Renée e Teresa Nequesauert, esposa de Solon Pereira Neto, eram das mais atuantes na liderança da ala feminina do partido. Na ocasião da chacina, Heron foi detido ao tentar interceder como advogado, denunciando a arbitrariedade e inconstitucionalidade da prisão de Solon. O ambiente exalava a tensão dos recentes assassinatos e Renée organizou a ala feminina, reuniu as viúvas, e se encaminhou ao quartel onde estavam detidos Solon e Heron, exigindo a soltura, falando em nome das famílias dos mortos e em desagravo ao crime. Foram recebidas pelo comandante Ciro de Abreu. Marlova Canabarro recorda de sua mãe narrar o áspero diálogo que manteve com o militar: “O Ciro de Abreu disse, ‘É, foram vocês que inventaram essa tal democracia, no que minha mãe retrucou, general, democracia não se inventa!”. Para Marlova, embora os militantes e simpatizantes do partido muitas vezes tivessem origens sociais distintas, pelo menos na sua casa os grupos não eram exclusivos, separados entre “intelectuais de um lado e operários de outro”. Ela acredita que para Renée e Heron não havia a distinção, muito embora circulassem também pelos meios pequeno-burgueses e de fazendeiros mais abastados.

 

Lá em casa desfilava gente, não tinha isso... e nas reuniões ia todo mundo.

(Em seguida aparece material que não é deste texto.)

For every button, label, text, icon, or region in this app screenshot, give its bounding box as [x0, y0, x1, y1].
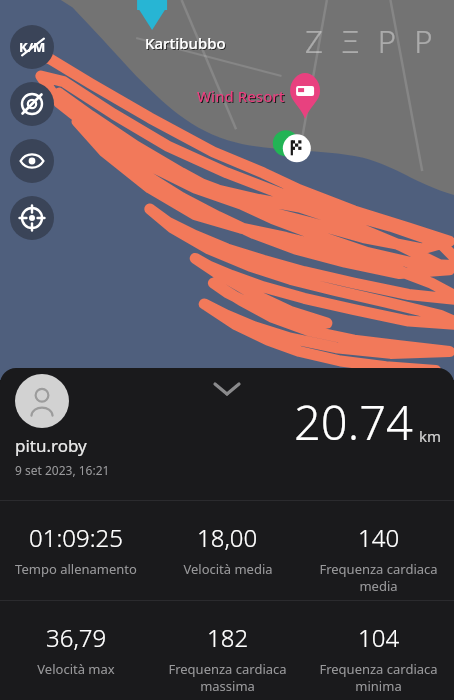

A mãe era uma pessoa que transitava muito dentro do partido e era extremamente coerente. Ela foi responsável pelos primeiros filmes italianos que meus amigos viram no cinema, e depois iam lá para casa discutir, tudo por influência da minha mãe. Ser comunista e participar de uma sociedade pequeno burguesa era complicado também, mas nunca houve... eu fui debutante, fui tudo... bailes... Tinha descriminação na escola primária... do tipo, minha mãe disse que teu pai é comunista.[4]

 

Mariana de Rossi Venturini, ao analisar as conferências dos comunistas de 1956 e 2007 que trataram da questão da mulher, aborda a tradição do feminismo marxista e seus desdobramentos entre os militantes brasileiros. Desde a elaboração de Engels e Marx, segundo a qual somente em uma sociedade sem divisão social e sexual do trabalho seria possível a liberação dos trabalhadores e da exploração de classe, a questão rondava as pautas da esquerda. Conforme a socióloga,

 

Os comunistas passaram décadas negando e criticando o “feminismo”, mesmo nos momentos em que eles próprios defendiam reinvindicações específicas das mulheres. A ideia de “feminismo” se confundia com a ideia de “feminismo liberal” ou “feminismo burguês” e, só muitas décadas mais tarde, mais precisamente a partir da década de 1970 em diante, com o avanço dos debates entre feministas de esquerda, é que se faria a distinção entre as correntes liberal e socialista e o termo “feminismo” passa a designar também a luta pela emancipação das mulheres no âmbito das esquerdas partidárias, incluindo muitos partidos comunistas.[5]

 

Com o final do Estado Novo, o movimento das mulheres comunistas ganha um novo impulso, amparado no fortalecimento das organizações de base e a criação de comitês populares de mulheres em todo o país. Em maio de 1949, realiza-se, no Rio de Janeiro a 1ª Conferência Nacional das Mulheres, onde foram debatidos os caminhos para se assegurar mais direitos para as mulheres brasileiras. A conferência denunciava fortemente a situação de fome e miséria do povo, contudo, apontava que era ainda mais penosa no país a situação das mulheres. Conforme Venturini, a tomada de consciência pelas mulheres de que sofriam duplamente uma exploração social foi gradual e consistente, e “ainda que não houvesse clareza nas motivações ou mecanismos pelos quais isso ocorria, já era clara a percepção de que eram mais atingidas pela pobreza, exploração, falta de liberdades e de direitos”.[6]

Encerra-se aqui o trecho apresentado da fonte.